人の心の暖かみのあるものに関わって人生を過ごしたい。色彩や形で美を表現する・・・。表現する手段は違っても、音であれ文章であれ、創造する冒険家とそれを観る私は五感で感じて、ひとつの作品と成る・・・。
そんな人々のふれ合いの中で、生きてゆきたい。平面から、三次元を、四次元を感じていたい。作品に魂を吹き込み全人格が表された作品と、そこに共感する魂を持ち合わせた人との交流の中に居たい。
右も左もわからない嘴の黄色い私が「生意気な小娘が(自分ではそのように思った事は一度たりともないけれど)」と人に言われながら、大阪駅前第4ビルに小さな画廊を開いてかれこれ30年が経とうとしています。ありがたい事に、見栄とか形式だとか辺幅を重視するわけでなく、五感六感の優れた沢山の善い人達に巡り逢いながら今日があるという現実に、この上なく感謝しております。
ご存知の様に、物の創り手はいくら技術に長けたとしても、それが観る側に感銘を与えるという具合にはいきません。創る人の年輪や精神性、ものを捉える素直な心等、いくつかの総合力によってひとつの作品を創り上げ、また観る側の過去を投影出来たり、琴線に触れるという事で初めてひとつのものが出来上がると思います。創り手側は、現実を嘘に掏り替えるということでマジシャン的要素も必要な場合もありますが・・・。

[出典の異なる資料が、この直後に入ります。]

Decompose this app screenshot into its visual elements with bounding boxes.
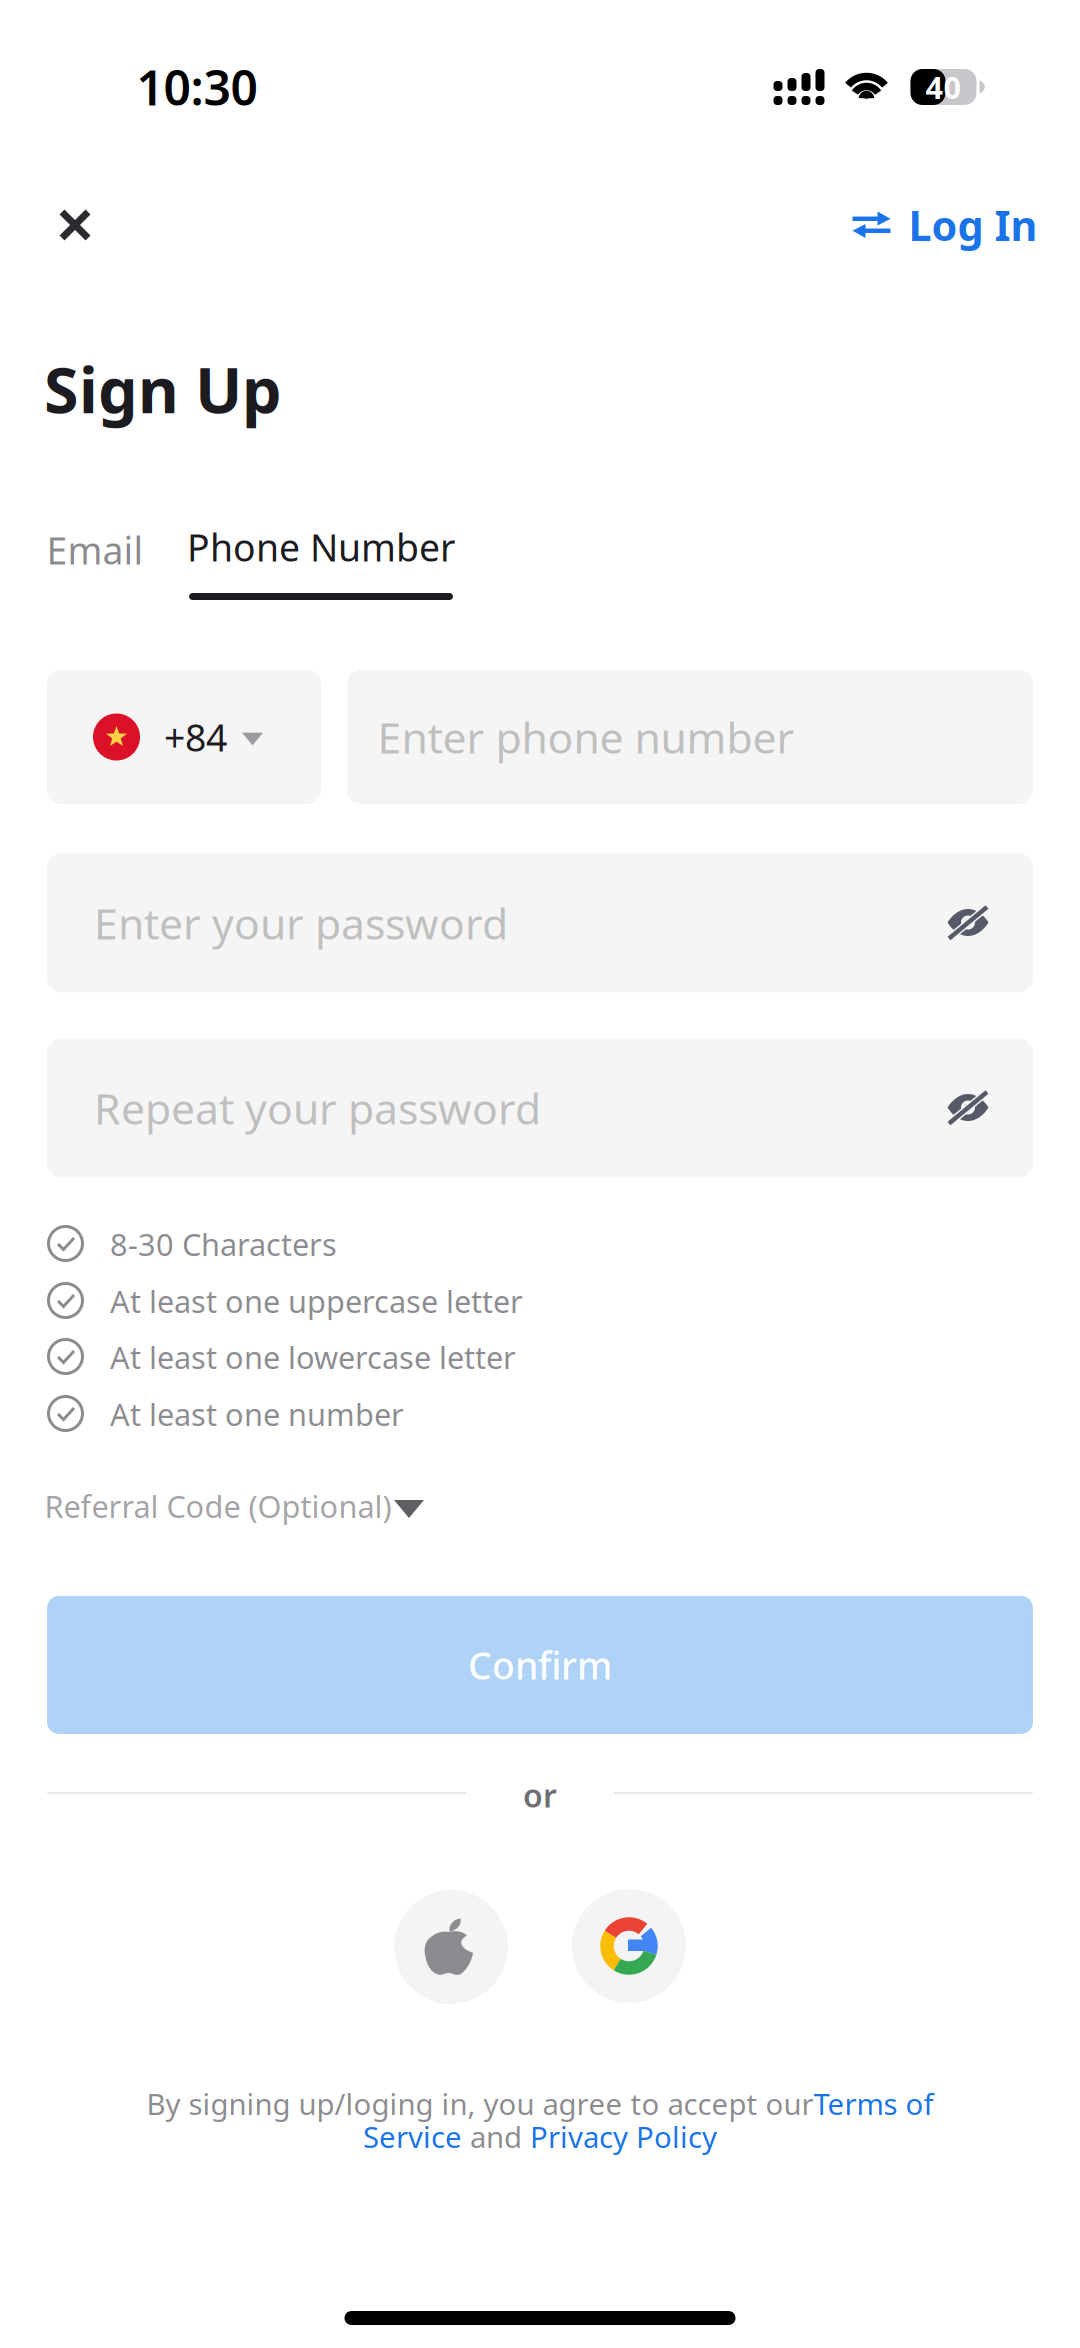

幼い頃には大人は皆完璧だと信じ込んでいましたが、いざ自分が成人して増えるのは知識と年齢だけ。完成はない事に気づきました。それよりもカサブタが増え、五感が鈍る気さえするのです。『道は人の心なり 心とは行いなり』と申しますが、その人の仕事を観察すると自ずから心は透けて見通せるものです。それがアーティストであっても、アートディーラーであろうが、人格、品格をも垣間見る事が出来ます。
とかく優れた仕事をする人は、優れた魂を持つ人の確率が高い様に思います。そういう人と関わって生きると、自分が気構える事なく心が燥いでウキウキした時間が流れてゆくものです。
また反対に一時的に栄華を極めたとしても、一流の精神を持ち合わせていない為に衰が足音をしのばせて近寄って来る場合もあります。『天網恢々粗にして漏らさず』とはよく言ったものだと感心致します。
したがって小手先の創造物はいつか厭きられてゆくし、邪なる精神で仕事を積み重ねても砂上の楼閣である事が多いのです。いつも私自身の事も含めて客観的に、半分興味津々で頬づえをつきながら眺め続けています。
私がこの仕事で学んだ事は、あたり前の事ですが、その種によりて、その花は咲き、その実は成る。心の有り様、人生の生きざまでその大半の結果が生まれるという事です。
私はいつまで経っても未完成。いずれにしても違った面からものを観る創り手と鑑賞側。そんな中で、難しい事は天袋に仕舞い込んで出来るだけ単純に生き、自分の両の手と足元を見つめながら、できるだけ粋に生きる。
やがて訪れる人生の終焉には、未熟なコレクターで出来るだけ完成度の高いアートディーラーでありたいと願っています。